Na segunda manhã, eu acordei sem fome. Mesmo assim, eu fui rodar o parque em busca de alimento. Encontrei uma maça enorme, intacta, provavelmente sobra de um evento que tinha ocorrido no dia anterior. Limpei-a e fiz dela o meu café da manhã.
Mais tarde, ao retornar do supermercado com uma garrafinha com água gelada, deparei com um ajuntamento em torno do corpo de uma mulher de aproximadamente quarenta anos que havia se atirado do oitavo andar do shopping. Segundo os comentários, não foi crime nem acidente. Foi suicídio mesmo. Eu me perguntei: teria ela uma razão maior do que a minha para acabar com a própria vida?
À noite, depois rodar pelas ruas em busca de um lugar seguro, acabei adormecendo no meio da praia. No dia seguinte, acordei assustado com o revoar de pombos sobre o meu corpo estendido na areia. Um avião estava pousando e sol ainda não havia surgido. Pelo segundo dia seguido, eu apreciei aquele belo espetáculo. Não havia truque de cinema. Segundo a segundo vi o sol emergir de dentro do mar, bem na entrada do oceano, com a sua cor incandescente, banhando toda a costa e encantando a todos que quisessem contemplá-lo. Vi pessoas agradecendo aos céus por tanta beleza.
Era mais um dia para correr atrás de comida e descanso, de um banho doce. Mais um dia pra pensar na vida, pra me manter distante dos colegas de solidão. Mais um dia pra esperar pelo dia seguinte, pra tentar começar a vida de um jeito diferente.
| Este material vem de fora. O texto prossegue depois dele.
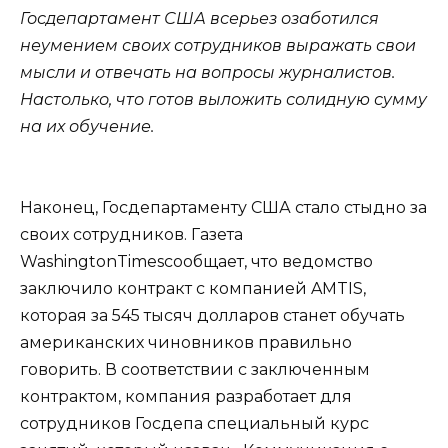
Госдепартамент США всерьез озаботился
неумением своих сотрудников выражать свои
мысли и отвечать на вопросы журналистов.
Настолько, что готов выложить солидную сумму
на их обучение.
Наконец, Госдепартаменту США стало стыдно за
своих сотрудников. Газета
WashingtonTimesсообщает, что ведомство
заключило контракт с компанией AMTIS,
которая за 545 тысяч долларов станет обучать
американских чиновников правильно
говорить. В соответствии с заключенным
контрактом, компания разработает для
сотрудников Госдепа специальный курс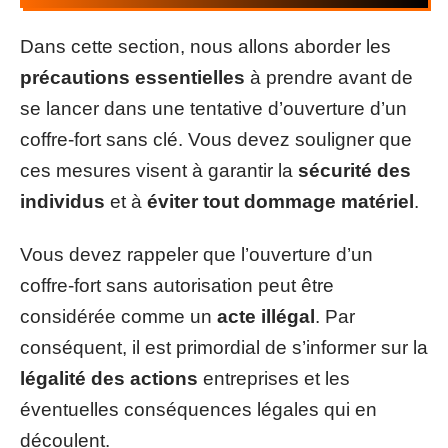
Dans cette section, nous allons aborder les
précautions essentielles
à prendre avant de
se lancer dans une tentative d’ouverture d’un
coffre-fort sans clé. Vous devez souligner que
ces mesures visent à garantir la
sécurité des
individus
et à
éviter tout dommage matériel
.
Vous devez rappeler que l’ouverture d’un
coffre-fort sans autorisation peut être
considérée comme un
acte illégal
. Par
conséquent, il est primordial de s’informer sur la
légalité des actions
entreprises et les
éventuelles conséquences légales qui en
découlent.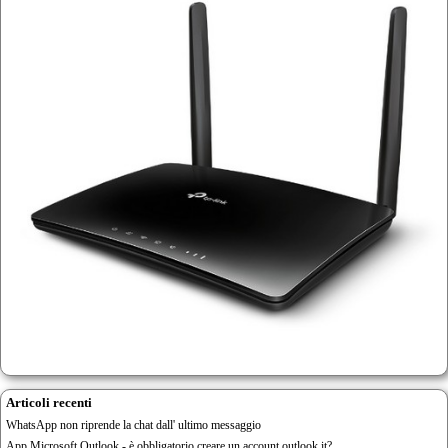
Articoli recenti
WhatsApp non riprende la chat dall' ultimo messaggio
App Microsoft Outlook - è obbligatorio creare un account outlook.it?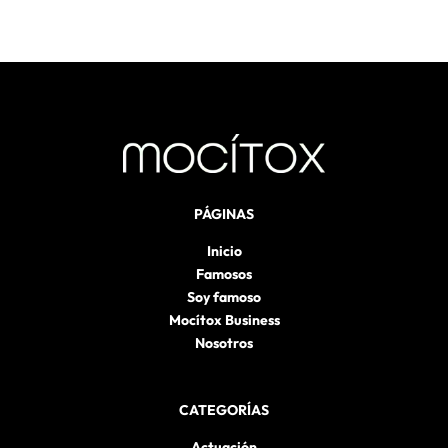
PÁGINAS
Inicio
Famosos
Soy famoso
Mocítox Business
Nosotros
CATEGORÍAS
Actuación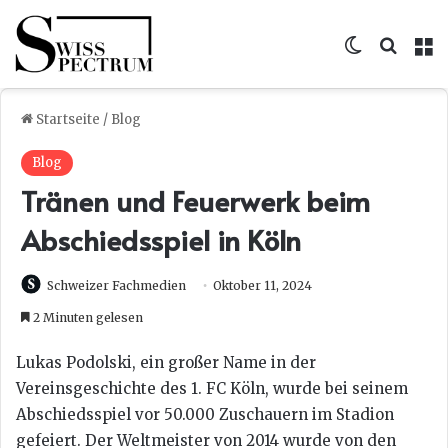
Skin umsc
Suche
M
Startseite
/
Blog
Blog
Tränen und Feuerwerk beim
Abschiedsspiel in Köln
Schweizer Fachmedien
Oktober 11, 2024
2 Minuten gelesen
Lukas Podolski, ein großer Name in der
Vereinsgeschichte des 1. FC Köln, wurde bei seinem
Abschiedsspiel vor 50.000 Zuschauern im Stadion
gefeiert. Der Weltmeister von 2014 wurde von den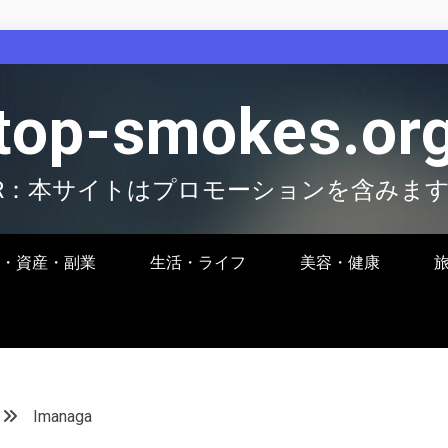
top-smokes.or
R：本サイトはプロモーションを含みま
・資産・副業
生活・ライフ
美容・健康
Imanaga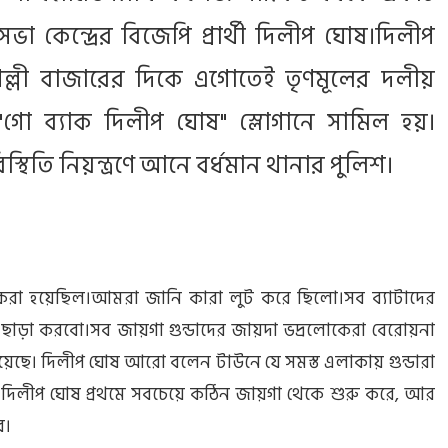
া কেন্দ্রের বিজেপি প্রার্থী দিলীপ ঘোষ।দিলীপ
ল্লী বাজারের দিকে এগোতেই তৃণমূলের দলীয়
া "গো ব্যাক দিলীপ ঘোষ" স্লোগানে সামিল হয়।
স্থিতি নিয়ন্ত্রণে আনে বর্ধমান থানার পুলিশ।
রা হয়েছিল।আমরা জানি কারা লুট করে ছিলো।সব ব্যাটাদের
াড়া করবো।সব জায়গা গুন্ডাদের জায়দা ভদ্রলোকেরা বেরোয়না
েছে। দিলীপ ঘোষ আরো বলেন টাউনে যে সমস্ত এলাকায় গুন্ডারা
িলীপ ঘোষ প্রথমে সবচেয়ে কঠিন জায়গা থেকে শুরু করে, আর
ে।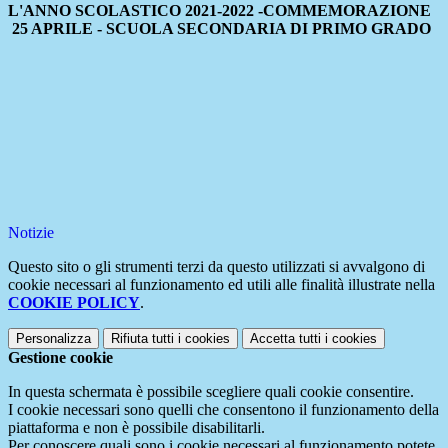
L'ANNO SCOLASTICO 2021-2022 -COMMEMORAZIONE
25 APRILE - SCUOLA SECONDARIA DI PRIMO GRADO
Notizie
Questo sito o gli strumenti terzi da questo utilizzati si avvalgono di
cookie necessari al funzionamento ed utili alle finalità illustrate nella
COOKIE POLICY
.
Personalizza
Rifiuta tutti
i cookies
Accetta tutti
i cookies
Gestione cookie
In questa schermata è possibile scegliere quali cookie consentire.
I cookie necessari sono quelli che consentono il funzionamento della
piattaforma e non è possibile disabilitarli.
Per conoscere quali sono i cookie necessari al funzionamento potete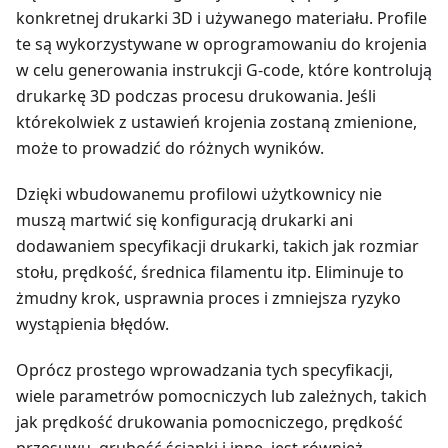
konkretnej drukarki 3D i używanego materiału. Profile
te są wykorzystywane w oprogramowaniu do krojenia
w celu generowania instrukcji G-code, które kontrolują
drukarkę 3D podczas procesu drukowania. Jeśli
którekolwiek z ustawień krojenia zostaną zmienione,
może to prowadzić do różnych wyników.
Dzięki wbudowanemu profilowi użytkownicy nie
muszą martwić się konfiguracją drukarki ani
dodawaniem specyfikacji drukarki, takich jak rozmiar
stołu, prędkość, średnica filamentu itp. Eliminuje to
żmudny krok, usprawnia proces i zmniejsza ryzyko
wystąpienia błędów.
Oprócz prostego wprowadzania tych specyfikacji,
wiele parametrów pomocniczych lub zależnych, takich
jak prędkość drukowania pomocniczego, prędkość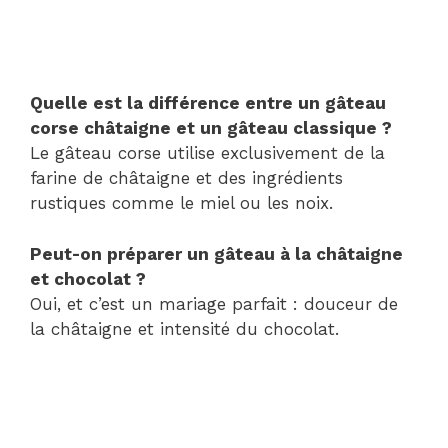
Quelle est la différence entre un gâteau
corse châtaigne et un gâteau classique ?
Le gâteau corse utilise exclusivement de la
farine de châtaigne et des ingrédients
rustiques comme le miel ou les noix.
Peut-on préparer un gâteau à la châtaigne
et chocolat ?
Oui, et c’est un mariage parfait : douceur de
la châtaigne et intensité du chocolat.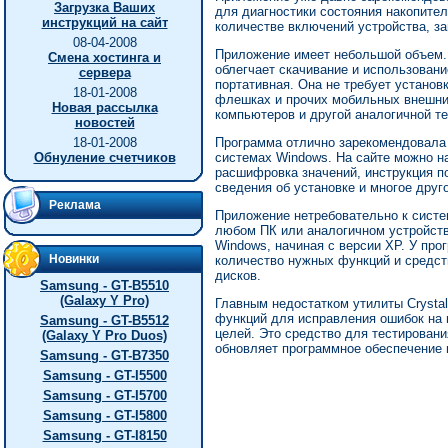
Загрузка Ваших
для диагностики состояния накопите
инструкций на сайт
количестве включений устройства, за
08-04-2008
Приложение имеет небольшой объем. 
Смена хостинга и
облегчает скачивание и использован
сервера
портативная. Она не требует установ
18-01-2008
флешках и прочих мобильных внешни
Новая рассылка
компьютеров и другой аналогичной те
новостей
18-01-2008
Программа отлично зарекомендовала 
Обнуление счетчиков
системах Windows. На сайте можно н
расшифровка значений, инструкция п
сведения об установке и многое друг
Реклама
Приложение нетребовательно к систе
любом ПК или аналогичном устройств
Windows, начиная с версии XP. У пр
Новинки
количество нужных функций и средст
дисков.
Samsung - GT-B5510
(Galaxy Y Pro)
Главным недостатком утилиты Crystal
функций для исправления ошибок на н
Samsung - GT-B5512
целей. Это средство для тестировани
(Galaxy Y Pro Duos)
обновляет программное обеспечение 
Samsung - GT-B7350
Samsung - GT-I5500
Samsung - GT-I5700
Samsung - GT-I5800
Samsung - GT-I8150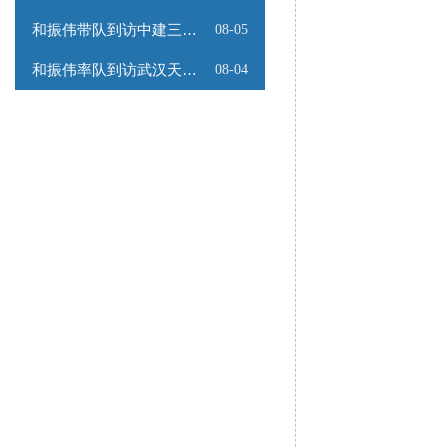
和振伟带队到访中建三局数字工程有限公司
08-05
和振伟率队到访武汉天源集团
08-04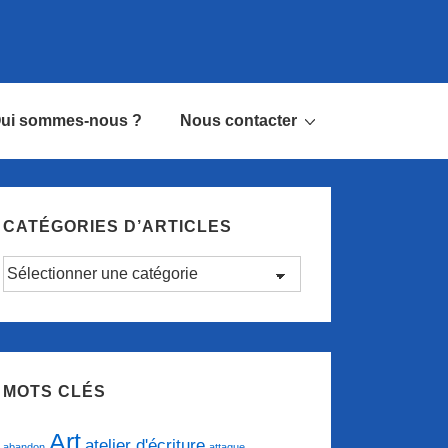
ui sommes-nous ?
Nous contacter
CATÉGORIES D’ARTICLES
Catégories
d’articles
MOTS CLÉS
Art
atelier d'écriture
abandon
attaque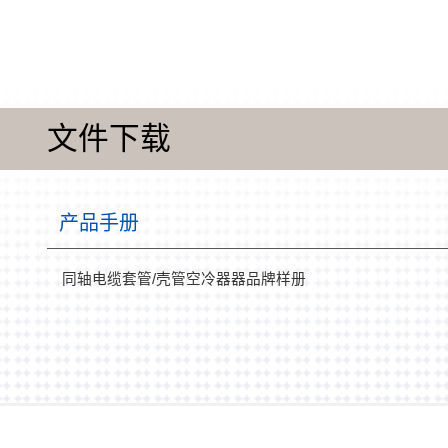
文件下载
产品手册
同轴电缆套管/壳管空冷器器品牌样册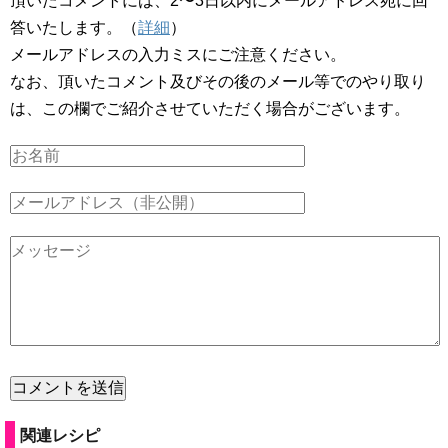
頂いたコメントには、2〜3日以内にメールアドレス宛に回
答いたします。（
詳細
）
メールアドレスの入力ミスにご注意ください。
なお、頂いたコメント及びその後のメール等でのやり取り
は、この欄でご紹介させていただく場合がございます。
関連レシピ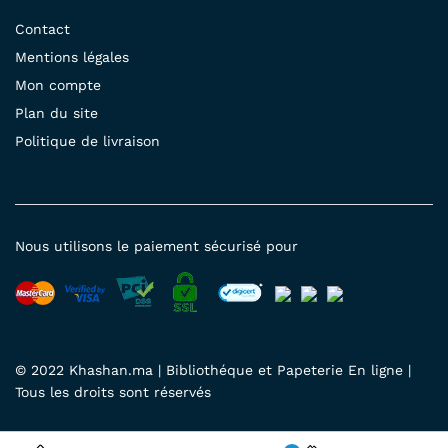
Contact
Mentions légales
Mon compte
Plan du site
Politique de livraison
Nous utilisons le paiement sécurisé pour
© 2022 Khashan.ma | Bibliothéque et Papeterie En ligne |
Tous les droits sont réservés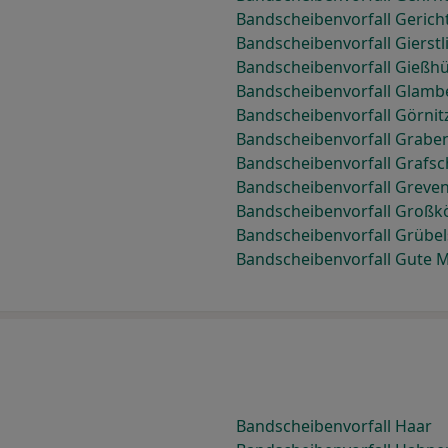
Bandscheibenvorfall Geri
Bandscheibenvorfall Gierstl
Bandscheibenvorfall Gießh
Bandscheibenvorfall Glamb
Bandscheibenvorfall Görnit
Bandscheibenvorfall Graben
Bandscheibenvorfall Grafsc
Bandscheibenvorfall Greven
Bandscheibenvorfall Großk
Bandscheibenvorfall Grübe
Bandscheibenvorfall Gute 
Bandscheibenvorfall Haar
Não me importava mais com o medo e sabia que com o tempo eu superaria também a vergonha. Aliás, do que eu teria vergonha? Se o meu passado se mantivesse oculto, eu não teria do que me envergonhar. Na verdade, eu não tinha nada pra me envergonhar ou pra esconder. Talvez quisesse apenas esquecer o meu passado, para não continuar sofrendo. Não queria ser alguém sem passado, apenas queria poder projetar o meu futuro sem interferência de terceiros. Eu havia escolhido não sofrer, nem por mim nem pelos outros. Contudo, ao mesmo tempo, nada podia ser ignorado. Eu havia sido acusado de ser um matador de sonhos e não havia suportado isso. Por isso, eu saí. Saí caminhando a passos largos enquanto ruminava os termos daquela acusação. Precisava refletir sobre as minhas veredas, e sobre o peso daquelas palavras, sobre como deixar aquelas veredas amargas, e buscar as doces veredas que me levassem ao refrigério. Precisava embarcar nas asas da alva para encontrar a mim mesmo, para encontrar a paz. Queria que a paz estivesse em mim mesmo. Porque no fundo, o que eu queria mesmo era ter paz quando voltasse pra casa.